Concorde set for take-off after £17m modifications

British Airways hopes to put Concorde back into passenger service by the spring following a modification programme costing £17m.

British Airways hopes to put Concorde back into passenger service by the spring following a modification programme costing £17m.

Work has now started at Heathrow Airport on fitting new linings made from a kevlar and rubber compound to fuel tanks on Alpha Foxtrot, one of BA's seven Concordes.

The linings are designed to contain the fuel should the wing skin be punctured, preventing any repetition of the devastating fire that brought down the Air France Concorde which crashed near Paris last July, killing all 109 people on board as well as four on the ground.

It will take a BA team of 40 engineers between eight and 10 weeks to carry out alterations to each of the seven Concordes.

While Air France carries out tests on the ground in southern France, BA will do airborne tests using Alpha Foxtrot.

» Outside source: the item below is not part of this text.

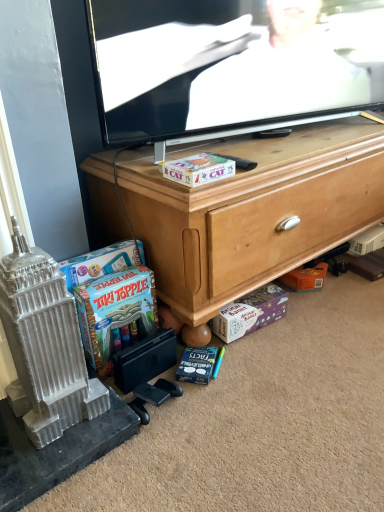 I want to click on vacant area in front of purple cardboard box at lower center, the 3th cash positioned from the left, so click(259, 360). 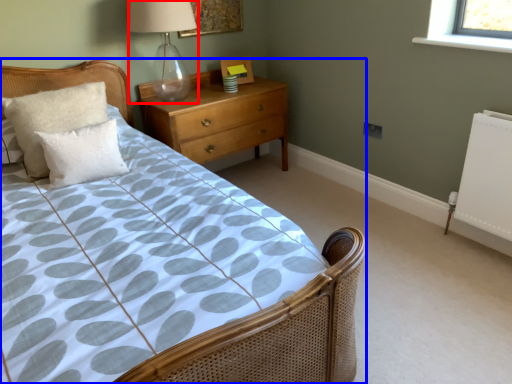 Question: Among these objects, which one is farthest to the camera, table lamp (highlighted by a red box) or bed (highlighted by a blue box)?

If there are no complications, both airlines will get back their Concorde airworthiness certificates and passenger services can resume.

Captain Mike Bannister, 51, BA's Concorde chief pilot, says: "This is very much a team effort and everyone on both sides of the Channel is working really hard to get Concorde back into the air.

"We are hoping that a BA Concorde can take off at the same time as an Air France one when commercial services resume - it would underscore how well we have all worked together.

"Hopefully, I shall be flying the first test flight and the first passenger flight and I'm really looking forward to it."

Capt Bannister, who has been with BA since 1969, added: "We will initially be operating one London-New York return flight a day and plan to go back to the usual two returns a day schedule by late summer or early autumn. Some time after that, we plan to resume Concorde flights to Barbados."